§ WHAT TO WORK ON
Down to the final line, write out the data below exactly.

§ DATASET CONTENT

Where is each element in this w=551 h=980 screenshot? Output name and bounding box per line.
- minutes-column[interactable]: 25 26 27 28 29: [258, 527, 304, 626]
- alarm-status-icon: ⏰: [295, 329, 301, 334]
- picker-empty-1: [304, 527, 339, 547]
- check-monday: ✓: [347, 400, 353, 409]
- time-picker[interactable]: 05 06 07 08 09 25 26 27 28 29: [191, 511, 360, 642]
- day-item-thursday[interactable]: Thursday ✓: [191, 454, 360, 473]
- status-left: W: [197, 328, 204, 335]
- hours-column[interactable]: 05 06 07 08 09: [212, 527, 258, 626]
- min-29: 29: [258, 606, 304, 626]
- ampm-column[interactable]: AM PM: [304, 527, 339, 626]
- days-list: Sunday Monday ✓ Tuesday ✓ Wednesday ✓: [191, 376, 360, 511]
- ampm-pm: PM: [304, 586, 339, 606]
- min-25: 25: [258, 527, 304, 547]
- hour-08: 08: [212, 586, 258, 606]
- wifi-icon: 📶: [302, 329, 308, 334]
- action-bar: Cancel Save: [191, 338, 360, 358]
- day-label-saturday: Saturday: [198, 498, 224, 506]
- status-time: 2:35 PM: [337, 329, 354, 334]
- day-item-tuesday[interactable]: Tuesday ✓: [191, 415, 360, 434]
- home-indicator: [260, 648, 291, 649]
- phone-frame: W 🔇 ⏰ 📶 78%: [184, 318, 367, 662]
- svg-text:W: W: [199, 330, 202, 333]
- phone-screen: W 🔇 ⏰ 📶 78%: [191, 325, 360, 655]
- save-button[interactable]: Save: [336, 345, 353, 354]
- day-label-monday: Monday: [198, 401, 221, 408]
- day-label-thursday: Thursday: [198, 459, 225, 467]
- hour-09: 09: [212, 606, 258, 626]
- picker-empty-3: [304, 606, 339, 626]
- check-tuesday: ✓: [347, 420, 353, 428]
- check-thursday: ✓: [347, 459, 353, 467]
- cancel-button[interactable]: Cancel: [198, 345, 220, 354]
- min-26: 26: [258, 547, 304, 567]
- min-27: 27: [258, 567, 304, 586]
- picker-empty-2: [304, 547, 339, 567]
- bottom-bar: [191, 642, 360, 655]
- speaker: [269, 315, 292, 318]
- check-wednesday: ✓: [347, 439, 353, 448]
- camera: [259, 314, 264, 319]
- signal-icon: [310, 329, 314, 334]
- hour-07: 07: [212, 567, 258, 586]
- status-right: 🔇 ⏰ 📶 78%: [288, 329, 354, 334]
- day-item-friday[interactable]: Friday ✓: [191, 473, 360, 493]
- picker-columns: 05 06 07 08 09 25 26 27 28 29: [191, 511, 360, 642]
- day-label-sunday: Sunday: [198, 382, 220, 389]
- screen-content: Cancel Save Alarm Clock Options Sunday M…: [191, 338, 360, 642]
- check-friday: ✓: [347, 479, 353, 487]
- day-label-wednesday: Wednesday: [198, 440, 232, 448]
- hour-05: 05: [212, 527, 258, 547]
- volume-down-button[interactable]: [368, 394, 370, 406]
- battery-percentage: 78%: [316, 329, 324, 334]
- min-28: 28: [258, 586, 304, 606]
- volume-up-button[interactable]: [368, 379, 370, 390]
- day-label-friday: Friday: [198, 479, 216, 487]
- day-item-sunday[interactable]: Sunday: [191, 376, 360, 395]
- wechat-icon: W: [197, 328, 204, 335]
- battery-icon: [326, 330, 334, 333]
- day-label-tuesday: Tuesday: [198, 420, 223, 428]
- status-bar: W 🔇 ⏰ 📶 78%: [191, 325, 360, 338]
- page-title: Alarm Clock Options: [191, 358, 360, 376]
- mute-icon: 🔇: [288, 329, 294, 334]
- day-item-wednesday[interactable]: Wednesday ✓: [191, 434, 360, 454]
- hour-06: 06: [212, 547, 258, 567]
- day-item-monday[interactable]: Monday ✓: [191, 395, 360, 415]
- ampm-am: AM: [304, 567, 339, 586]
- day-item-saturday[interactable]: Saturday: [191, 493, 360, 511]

§ SOLUTION
Where is each element in this w=551 h=980 screenshot? Output name and bounding box per line.
- minutes-column[interactable]: 25 26 27 28 29: [258, 527, 304, 626]
- alarm-status-icon: ⏰: [295, 329, 301, 334]
- picker-empty-1: [304, 527, 339, 547]
- check-monday: ✓: [347, 400, 353, 409]
- time-picker[interactable]: 05 06 07 08 09 25 26 27 28 29: [191, 511, 360, 642]
- day-item-thursday[interactable]: Thursday ✓: [191, 454, 360, 473]
- status-left: W: [197, 328, 204, 335]
- hours-column[interactable]: 05 06 07 08 09: [212, 527, 258, 626]
- min-29: 29: [258, 606, 304, 626]
- ampm-column[interactable]: AM PM: [304, 527, 339, 626]
- days-list: Sunday Monday ✓ Tuesday ✓ Wednesday ✓: [191, 376, 360, 511]
- ampm-pm: PM: [304, 586, 339, 606]
- min-25: 25: [258, 527, 304, 547]
- hour-08: 08: [212, 586, 258, 606]
- wifi-icon: 📶: [302, 329, 308, 334]
- action-bar: Cancel Save: [191, 338, 360, 358]
- day-label-saturday: Saturday: [198, 498, 224, 506]
- status-time: 2:35 PM: [337, 329, 354, 334]
- day-item-tuesday[interactable]: Tuesday ✓: [191, 415, 360, 434]
- home-indicator: [260, 648, 291, 649]
- phone-frame: W 🔇 ⏰ 📶 78%: [184, 318, 367, 662]
- svg-text:W: W: [199, 330, 202, 333]
- phone-screen: W 🔇 ⏰ 📶 78%: [191, 325, 360, 655]
- save-button[interactable]: Save: [336, 345, 353, 354]
- day-label-monday: Monday: [198, 401, 221, 408]
- day-label-thursday: Thursday: [198, 459, 225, 467]
- hour-09: 09: [212, 606, 258, 626]
- picker-empty-3: [304, 606, 339, 626]
- check-tuesday: ✓: [347, 420, 353, 428]
- check-thursday: ✓: [347, 459, 353, 467]
- cancel-button[interactable]: Cancel: [198, 345, 220, 354]
- min-26: 26: [258, 547, 304, 567]
- min-27: 27: [258, 567, 304, 586]
- picker-empty-2: [304, 547, 339, 567]
- bottom-bar: [191, 642, 360, 655]
- speaker: [269, 315, 292, 318]
- check-wednesday: ✓: [347, 439, 353, 448]
- camera: [259, 314, 264, 319]
- signal-icon: [310, 329, 314, 334]
- hour-07: 07: [212, 567, 258, 586]
- status-right: 🔇 ⏰ 📶 78%: [288, 329, 354, 334]
- day-item-friday[interactable]: Friday ✓: [191, 473, 360, 493]
- picker-columns: 05 06 07 08 09 25 26 27 28 29: [191, 511, 360, 642]
- day-label-sunday: Sunday: [198, 382, 220, 389]
- screen-content: Cancel Save Alarm Clock Options Sunday M…: [191, 338, 360, 642]
- check-friday: ✓: [347, 479, 353, 487]
- day-label-wednesday: Wednesday: [198, 440, 232, 448]
- hour-05: 05: [212, 527, 258, 547]
- volume-down-button[interactable]: [368, 394, 370, 406]
- battery-percentage: 78%: [316, 329, 324, 334]
- min-28: 28: [258, 586, 304, 606]
- volume-up-button[interactable]: [368, 379, 370, 390]
- day-label-friday: Friday: [198, 479, 216, 487]
- day-item-sunday[interactable]: Sunday: [191, 376, 360, 395]
- wechat-icon: W: [197, 328, 204, 335]
- battery-icon: [326, 330, 334, 333]
- day-label-tuesday: Tuesday: [198, 420, 223, 428]
- status-bar: W 🔇 ⏰ 📶 78%: [191, 325, 360, 338]
- page-title: Alarm Clock Options: [191, 358, 360, 376]
- mute-icon: 🔇: [288, 329, 294, 334]
- day-item-wednesday[interactable]: Wednesday ✓: [191, 434, 360, 454]
- hour-06: 06: [212, 547, 258, 567]
- day-item-monday[interactable]: Monday ✓: [191, 395, 360, 415]
- ampm-am: AM: [304, 567, 339, 586]
- day-item-saturday[interactable]: Saturday: [191, 493, 360, 511]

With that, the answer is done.